Saved data entries:
#####

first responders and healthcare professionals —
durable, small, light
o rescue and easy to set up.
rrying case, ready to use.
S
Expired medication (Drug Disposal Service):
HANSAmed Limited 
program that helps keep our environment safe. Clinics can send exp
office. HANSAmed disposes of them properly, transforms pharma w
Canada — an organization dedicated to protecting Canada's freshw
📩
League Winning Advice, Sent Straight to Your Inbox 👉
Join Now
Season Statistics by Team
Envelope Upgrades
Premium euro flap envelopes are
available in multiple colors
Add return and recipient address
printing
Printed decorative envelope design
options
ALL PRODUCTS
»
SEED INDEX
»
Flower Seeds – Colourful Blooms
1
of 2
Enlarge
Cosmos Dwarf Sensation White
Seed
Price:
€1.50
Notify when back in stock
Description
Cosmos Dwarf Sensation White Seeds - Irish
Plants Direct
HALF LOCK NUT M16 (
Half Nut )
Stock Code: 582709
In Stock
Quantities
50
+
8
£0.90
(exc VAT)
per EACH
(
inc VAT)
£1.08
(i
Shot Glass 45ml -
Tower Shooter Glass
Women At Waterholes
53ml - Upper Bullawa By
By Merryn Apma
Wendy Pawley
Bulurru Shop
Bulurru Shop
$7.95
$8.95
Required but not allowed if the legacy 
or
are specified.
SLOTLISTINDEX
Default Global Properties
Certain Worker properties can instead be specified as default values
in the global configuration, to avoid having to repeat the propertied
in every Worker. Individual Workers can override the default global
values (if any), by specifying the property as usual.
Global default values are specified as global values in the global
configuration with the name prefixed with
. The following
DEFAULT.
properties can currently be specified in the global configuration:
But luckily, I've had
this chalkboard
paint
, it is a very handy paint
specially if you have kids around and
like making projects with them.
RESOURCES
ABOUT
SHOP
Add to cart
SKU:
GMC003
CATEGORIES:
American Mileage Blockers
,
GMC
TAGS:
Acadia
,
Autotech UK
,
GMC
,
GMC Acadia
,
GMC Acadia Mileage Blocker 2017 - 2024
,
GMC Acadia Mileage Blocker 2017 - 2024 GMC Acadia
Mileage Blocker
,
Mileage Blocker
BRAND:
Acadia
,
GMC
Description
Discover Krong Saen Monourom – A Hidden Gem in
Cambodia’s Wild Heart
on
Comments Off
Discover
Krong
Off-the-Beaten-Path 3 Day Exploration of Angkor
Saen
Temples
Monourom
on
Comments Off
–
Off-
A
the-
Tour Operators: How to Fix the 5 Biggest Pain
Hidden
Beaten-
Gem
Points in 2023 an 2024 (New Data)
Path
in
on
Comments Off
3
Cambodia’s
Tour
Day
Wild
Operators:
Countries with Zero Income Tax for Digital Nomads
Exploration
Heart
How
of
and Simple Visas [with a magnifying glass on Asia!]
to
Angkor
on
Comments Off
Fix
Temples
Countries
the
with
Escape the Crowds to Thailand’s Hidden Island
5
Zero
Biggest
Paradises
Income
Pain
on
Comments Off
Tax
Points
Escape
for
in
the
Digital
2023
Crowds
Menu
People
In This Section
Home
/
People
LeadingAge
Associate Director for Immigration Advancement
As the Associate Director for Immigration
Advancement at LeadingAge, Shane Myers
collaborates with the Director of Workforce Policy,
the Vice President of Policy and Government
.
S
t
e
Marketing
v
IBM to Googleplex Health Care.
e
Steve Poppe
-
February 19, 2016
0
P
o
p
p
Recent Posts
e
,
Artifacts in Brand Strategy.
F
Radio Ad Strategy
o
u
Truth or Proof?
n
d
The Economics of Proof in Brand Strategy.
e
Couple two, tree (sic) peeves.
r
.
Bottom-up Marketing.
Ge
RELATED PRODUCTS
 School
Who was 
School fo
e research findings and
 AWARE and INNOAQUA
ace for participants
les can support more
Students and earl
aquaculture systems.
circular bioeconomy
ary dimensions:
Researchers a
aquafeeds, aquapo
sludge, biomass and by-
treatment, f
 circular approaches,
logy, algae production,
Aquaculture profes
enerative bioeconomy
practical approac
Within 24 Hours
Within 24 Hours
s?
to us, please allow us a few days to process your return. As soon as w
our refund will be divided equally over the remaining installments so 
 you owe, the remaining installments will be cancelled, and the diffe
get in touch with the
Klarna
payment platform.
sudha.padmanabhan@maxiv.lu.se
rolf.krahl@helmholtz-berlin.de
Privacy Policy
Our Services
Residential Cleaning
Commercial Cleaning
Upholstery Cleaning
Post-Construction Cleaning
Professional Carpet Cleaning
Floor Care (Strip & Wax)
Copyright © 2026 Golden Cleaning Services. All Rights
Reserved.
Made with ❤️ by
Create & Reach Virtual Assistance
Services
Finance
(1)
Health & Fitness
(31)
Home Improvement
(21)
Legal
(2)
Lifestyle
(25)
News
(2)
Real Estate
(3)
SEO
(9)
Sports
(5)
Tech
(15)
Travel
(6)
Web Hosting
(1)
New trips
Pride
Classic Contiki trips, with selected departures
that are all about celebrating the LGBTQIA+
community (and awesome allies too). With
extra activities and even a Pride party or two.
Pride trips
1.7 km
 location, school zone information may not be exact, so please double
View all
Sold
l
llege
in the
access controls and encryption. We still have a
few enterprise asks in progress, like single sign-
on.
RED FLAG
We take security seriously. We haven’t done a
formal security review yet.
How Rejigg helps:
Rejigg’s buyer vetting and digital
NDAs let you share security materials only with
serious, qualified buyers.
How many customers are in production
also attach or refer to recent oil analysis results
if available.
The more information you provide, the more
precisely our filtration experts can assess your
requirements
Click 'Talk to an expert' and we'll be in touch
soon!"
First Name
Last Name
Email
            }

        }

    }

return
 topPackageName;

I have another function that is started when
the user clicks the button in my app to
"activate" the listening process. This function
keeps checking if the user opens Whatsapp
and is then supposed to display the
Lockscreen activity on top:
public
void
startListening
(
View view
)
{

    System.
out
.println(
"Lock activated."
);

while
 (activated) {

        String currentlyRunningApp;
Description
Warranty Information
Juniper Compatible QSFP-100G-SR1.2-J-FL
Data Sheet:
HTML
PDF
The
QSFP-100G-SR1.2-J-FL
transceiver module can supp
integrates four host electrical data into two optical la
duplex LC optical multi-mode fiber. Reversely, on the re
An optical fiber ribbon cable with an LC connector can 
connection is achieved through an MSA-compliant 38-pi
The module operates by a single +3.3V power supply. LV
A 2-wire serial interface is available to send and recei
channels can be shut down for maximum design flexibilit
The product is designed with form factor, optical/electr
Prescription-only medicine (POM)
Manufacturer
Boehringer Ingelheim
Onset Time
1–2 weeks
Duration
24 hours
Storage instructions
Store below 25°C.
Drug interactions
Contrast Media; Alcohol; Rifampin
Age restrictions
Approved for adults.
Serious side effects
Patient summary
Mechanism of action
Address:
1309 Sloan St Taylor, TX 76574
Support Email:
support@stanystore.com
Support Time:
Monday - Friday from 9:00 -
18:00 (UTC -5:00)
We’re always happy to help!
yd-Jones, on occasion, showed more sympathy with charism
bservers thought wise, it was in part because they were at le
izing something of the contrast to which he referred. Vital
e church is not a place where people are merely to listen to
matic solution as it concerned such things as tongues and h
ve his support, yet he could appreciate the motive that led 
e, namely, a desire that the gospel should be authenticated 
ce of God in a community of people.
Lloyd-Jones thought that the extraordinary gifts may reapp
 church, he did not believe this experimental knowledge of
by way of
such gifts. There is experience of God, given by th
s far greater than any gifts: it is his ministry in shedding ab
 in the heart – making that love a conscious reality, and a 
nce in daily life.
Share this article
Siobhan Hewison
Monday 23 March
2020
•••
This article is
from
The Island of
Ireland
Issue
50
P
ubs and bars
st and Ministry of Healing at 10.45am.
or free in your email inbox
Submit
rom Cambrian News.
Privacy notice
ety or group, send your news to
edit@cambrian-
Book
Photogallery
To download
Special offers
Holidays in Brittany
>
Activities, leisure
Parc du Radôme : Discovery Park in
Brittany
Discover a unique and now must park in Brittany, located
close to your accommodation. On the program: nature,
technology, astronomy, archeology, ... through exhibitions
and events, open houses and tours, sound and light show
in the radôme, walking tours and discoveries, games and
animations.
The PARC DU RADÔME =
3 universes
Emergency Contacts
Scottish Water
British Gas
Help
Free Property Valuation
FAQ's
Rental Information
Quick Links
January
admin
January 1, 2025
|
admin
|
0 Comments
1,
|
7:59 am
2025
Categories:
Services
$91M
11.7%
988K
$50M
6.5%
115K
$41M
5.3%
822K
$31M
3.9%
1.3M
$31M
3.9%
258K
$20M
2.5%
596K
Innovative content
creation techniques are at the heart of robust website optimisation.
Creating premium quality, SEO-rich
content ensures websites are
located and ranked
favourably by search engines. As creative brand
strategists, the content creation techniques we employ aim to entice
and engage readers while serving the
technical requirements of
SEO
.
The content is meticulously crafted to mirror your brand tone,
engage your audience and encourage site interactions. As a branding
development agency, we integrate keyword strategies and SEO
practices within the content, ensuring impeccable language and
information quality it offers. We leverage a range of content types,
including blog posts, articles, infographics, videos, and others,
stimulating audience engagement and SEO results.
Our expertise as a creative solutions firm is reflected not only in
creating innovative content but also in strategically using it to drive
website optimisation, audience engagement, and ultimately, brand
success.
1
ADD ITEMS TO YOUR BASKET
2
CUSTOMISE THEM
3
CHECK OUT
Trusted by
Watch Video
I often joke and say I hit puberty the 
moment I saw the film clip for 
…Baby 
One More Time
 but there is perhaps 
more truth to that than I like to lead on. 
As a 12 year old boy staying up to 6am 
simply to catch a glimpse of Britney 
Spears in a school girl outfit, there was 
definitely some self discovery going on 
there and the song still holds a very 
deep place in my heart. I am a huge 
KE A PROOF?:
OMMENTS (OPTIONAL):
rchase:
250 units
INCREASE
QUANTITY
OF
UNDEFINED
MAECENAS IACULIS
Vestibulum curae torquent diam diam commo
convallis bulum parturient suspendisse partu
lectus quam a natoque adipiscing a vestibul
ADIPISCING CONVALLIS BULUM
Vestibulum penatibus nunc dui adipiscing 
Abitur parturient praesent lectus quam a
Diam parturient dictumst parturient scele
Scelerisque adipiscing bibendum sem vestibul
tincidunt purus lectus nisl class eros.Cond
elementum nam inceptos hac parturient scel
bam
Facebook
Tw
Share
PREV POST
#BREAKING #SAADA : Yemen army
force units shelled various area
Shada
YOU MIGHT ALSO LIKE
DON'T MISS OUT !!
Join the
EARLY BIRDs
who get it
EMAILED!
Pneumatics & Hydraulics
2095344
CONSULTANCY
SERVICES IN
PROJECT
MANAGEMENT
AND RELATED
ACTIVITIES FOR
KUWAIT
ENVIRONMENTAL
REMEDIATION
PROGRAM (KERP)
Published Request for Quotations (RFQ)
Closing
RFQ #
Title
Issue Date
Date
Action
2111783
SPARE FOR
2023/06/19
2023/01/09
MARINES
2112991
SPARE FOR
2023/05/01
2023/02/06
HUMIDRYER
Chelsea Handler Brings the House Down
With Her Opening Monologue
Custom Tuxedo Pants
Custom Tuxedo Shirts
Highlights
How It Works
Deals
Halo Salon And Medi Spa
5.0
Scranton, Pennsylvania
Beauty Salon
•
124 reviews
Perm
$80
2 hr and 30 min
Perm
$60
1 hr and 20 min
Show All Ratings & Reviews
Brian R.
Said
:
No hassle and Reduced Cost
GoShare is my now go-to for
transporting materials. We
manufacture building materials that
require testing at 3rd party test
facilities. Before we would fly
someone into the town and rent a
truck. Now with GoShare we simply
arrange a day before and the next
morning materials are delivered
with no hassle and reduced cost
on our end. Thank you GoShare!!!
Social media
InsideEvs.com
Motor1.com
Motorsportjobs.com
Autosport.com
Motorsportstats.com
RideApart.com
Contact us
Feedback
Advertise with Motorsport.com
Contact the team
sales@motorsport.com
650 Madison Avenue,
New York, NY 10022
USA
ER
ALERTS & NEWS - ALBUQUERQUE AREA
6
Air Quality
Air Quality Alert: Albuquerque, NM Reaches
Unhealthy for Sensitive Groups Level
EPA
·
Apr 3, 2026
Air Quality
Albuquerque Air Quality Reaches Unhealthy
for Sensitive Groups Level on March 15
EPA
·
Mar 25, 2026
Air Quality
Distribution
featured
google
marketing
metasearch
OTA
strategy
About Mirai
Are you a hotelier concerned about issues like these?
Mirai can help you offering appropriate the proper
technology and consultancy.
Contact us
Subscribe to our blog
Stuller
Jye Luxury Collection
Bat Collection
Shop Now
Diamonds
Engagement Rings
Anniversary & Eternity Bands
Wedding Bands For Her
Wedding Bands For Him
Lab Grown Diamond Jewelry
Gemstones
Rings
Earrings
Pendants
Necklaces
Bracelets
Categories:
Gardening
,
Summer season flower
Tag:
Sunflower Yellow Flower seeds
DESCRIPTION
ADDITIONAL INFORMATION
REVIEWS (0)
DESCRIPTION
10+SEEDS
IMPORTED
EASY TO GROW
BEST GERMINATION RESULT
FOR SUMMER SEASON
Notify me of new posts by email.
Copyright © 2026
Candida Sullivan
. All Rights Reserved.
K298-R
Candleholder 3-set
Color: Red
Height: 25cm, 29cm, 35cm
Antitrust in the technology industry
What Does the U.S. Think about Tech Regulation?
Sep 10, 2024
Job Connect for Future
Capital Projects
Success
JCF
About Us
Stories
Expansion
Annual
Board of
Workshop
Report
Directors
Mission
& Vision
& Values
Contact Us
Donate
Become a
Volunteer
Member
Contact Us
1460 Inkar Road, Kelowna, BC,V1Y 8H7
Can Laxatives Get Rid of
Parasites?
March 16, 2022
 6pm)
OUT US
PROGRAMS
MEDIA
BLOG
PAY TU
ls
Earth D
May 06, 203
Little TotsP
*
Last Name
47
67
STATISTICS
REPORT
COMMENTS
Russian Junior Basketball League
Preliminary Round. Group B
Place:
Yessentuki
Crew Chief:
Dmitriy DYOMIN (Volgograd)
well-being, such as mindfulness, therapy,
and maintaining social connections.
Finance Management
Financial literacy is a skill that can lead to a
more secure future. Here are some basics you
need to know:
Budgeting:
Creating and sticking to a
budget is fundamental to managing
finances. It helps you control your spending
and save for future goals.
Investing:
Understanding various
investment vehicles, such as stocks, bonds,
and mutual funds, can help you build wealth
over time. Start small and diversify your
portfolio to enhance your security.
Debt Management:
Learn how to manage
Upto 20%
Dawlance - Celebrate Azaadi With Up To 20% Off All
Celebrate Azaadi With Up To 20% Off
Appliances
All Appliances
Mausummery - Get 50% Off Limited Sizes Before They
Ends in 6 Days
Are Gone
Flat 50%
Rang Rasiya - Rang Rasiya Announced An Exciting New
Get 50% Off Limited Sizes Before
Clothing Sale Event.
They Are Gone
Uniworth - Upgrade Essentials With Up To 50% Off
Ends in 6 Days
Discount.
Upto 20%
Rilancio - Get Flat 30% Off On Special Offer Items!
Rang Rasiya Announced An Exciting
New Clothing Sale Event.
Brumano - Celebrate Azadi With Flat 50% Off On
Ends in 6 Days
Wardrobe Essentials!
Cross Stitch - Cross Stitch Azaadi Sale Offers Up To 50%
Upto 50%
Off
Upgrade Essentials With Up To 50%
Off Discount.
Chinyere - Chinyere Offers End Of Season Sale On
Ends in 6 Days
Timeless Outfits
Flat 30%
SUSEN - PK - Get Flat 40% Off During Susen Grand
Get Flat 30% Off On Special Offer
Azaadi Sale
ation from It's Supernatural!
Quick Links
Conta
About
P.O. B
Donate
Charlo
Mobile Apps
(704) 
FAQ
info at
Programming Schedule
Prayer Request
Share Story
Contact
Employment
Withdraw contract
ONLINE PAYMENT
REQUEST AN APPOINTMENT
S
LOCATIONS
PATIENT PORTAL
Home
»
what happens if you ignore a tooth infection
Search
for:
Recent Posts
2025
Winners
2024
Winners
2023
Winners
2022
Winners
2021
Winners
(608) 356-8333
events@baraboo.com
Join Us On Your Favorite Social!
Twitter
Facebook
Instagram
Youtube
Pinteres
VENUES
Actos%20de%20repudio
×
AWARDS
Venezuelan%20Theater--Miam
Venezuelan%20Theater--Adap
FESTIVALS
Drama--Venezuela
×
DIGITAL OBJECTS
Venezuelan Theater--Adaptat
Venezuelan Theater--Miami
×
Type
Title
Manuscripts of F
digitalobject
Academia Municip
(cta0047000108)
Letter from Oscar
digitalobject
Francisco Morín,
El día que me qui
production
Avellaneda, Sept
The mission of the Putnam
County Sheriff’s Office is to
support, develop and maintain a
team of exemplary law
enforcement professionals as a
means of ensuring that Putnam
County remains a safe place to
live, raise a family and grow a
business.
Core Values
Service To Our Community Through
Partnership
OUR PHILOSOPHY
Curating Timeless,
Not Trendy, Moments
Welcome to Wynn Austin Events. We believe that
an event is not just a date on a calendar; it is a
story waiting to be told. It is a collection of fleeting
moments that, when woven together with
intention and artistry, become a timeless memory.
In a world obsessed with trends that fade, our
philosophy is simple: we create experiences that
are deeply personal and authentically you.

#####

▶ **Work item**:
Begin at the first line of the entries above and copy every line exactly, ending with the line that contains "program that helps".

▶ **Result**:
first responders and healthcare professionals —
durable, small, light
o rescue and easy to set up.
rrying case, ready to use.
S
Expired medication (Drug Disposal Service):
HANSAmed Limited 
program that helps keep our environment safe. Clinics can send exp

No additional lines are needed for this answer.